Sérgio Roxo da Fonseca – Procurador de Justiça, professor (aposentado), advogado
Tais Costa da Fonseca – Advogada
Os especialistas afirmam que entre os quadros clássicos há cinco deles que se projetam como os mais perfeitos, quando não, como os melhores de todos: 1) “Las Meninas” de Velásquez, que se encontra no Museu do Prado em Madrid; 2) a “Assembleia de Atenas” de Rafael, que se encontra no Vaticano; 3) “Mona Lisa” ou “La Gioconda” de Leonardo da Vinci que se encontra no Museu do Louvre em Paris; 4) “O Enterro do Conde de Orgaz” de El Greco, que se encontra na Igreja de São Tomé, na cidade de Toledo, Espanha; 5) a “Ronda Noturna” de Rembrandt que se encontra no Rijsmuseum em Amsterdam.
Fazemos uma muito pequena reflexão sobre a obra prima de Velasquez, considerado o mais importante quadro da época clássica. O quadro já chama a atenção pelo nome, pois, como se diz, é conhecido como “Las Meninas” que possivelmente deveria ser conhecida como “Las Niñas”. Não se sabe a razão pela qual a obra foi batizada em “português” quando se trata de quadro nascido e exposto na Espanha.

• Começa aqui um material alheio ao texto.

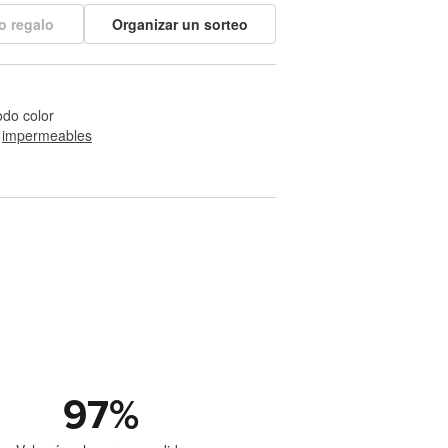
o regalo
Organizar un sorteo
odo color
 
impermeables
97
%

O quadro estampa o próprio pintor Velasquez, olhando para nós de dentro do quadro por ele pintado. Ao seu lado percebe-se as costas de outro quadro que possivelmente estava sendo pintado pelo autor. O pintor, portanto, pintou um quadro no qual ele mesmo está estampado trabalhando em outra tela que não é enxergada por quem examina a obra.
Ao seu lado estão as meninas, com sua cuidadora, o bobo da corte, um cachorro. Na parede do fundo um homem está abrindo uma porta iluminada, entrando ou saindo daquele salão.
Nas proximidades dele há um quadro iluminado, onde se percebe a figura de um casal. Os documentos da época registram que se trata do rei e da rainha da Espanha. Quem distraidamente analisa este último quadro não percebe que não se trata de um quadro dentro de outro quadro, mas um espelho. Portanto, Velasquez, no momento em que pintava o famoso quadro estaria olhando para o objeto de sua atenção, ou seja, o rei e a rainha da Espanha.
Qual seria então o objeto do quadro que hipoteticamente está sendo pintado que está de costas quando examinamos o pintor pintado pelo próprio pintor? O artista misteriosamente pintou as costas de um quadro ocultando o objeto do seu trabalho. A resposta encontrada pela história afirma que o quadro do fundo da sala não é um quadro mas, sim, um espelho. Portanto, o objeto do quadro posto de costas para o apreciador é exatamente aquele refletido no espelho, ou seja, a imagem do rei e da rainha da Espanha.
Assim sendo, Velásquez estaria afirmando filosoficamente, com sua obra prima, que muitas vezes nós “não vemos o que estamos enxergando” ou, ao contrário, que nós “não enxergamos o que estamos vendo”.
O Chico Buarque de Holanda, numa das mais extraordinárias de suas obras, insiste em afirmar que aquele que “inventou o pecado tem de inventar o perdão”. Será possível “enxergar o que estamos vendo” ou perceber que o “pecado oculta o perdão”? Ou que o perdão oculta o pecado? Apesar de você amanhã será sempre um novo dia e uma obra de arte consegue levar o apreciador a ver o que não enxerga, tal como aquele que inventou o pecado e não se lembrou de inventar o perdão.
O filósofo francês Michel Foucault iniciou a passos largos sua carreira publicando um livro denominado “As Palavras e as Coisas”. Quase a metade da obra Foucault expõe sua percepção ao examinar “Las Meninas”, destacando a incompossibilidade de o apreciador dedicar muito de sua vida “enxergando seus passos” sem conseguir “ver por onde caminha”.
É vem verdade que outro pensador francês, ou seja, “Descartes”, construiu um método para revelar a verdade do que pressentimos: fazer com que a “intuição” da realidade nos leve à “dedução” da “realidade”.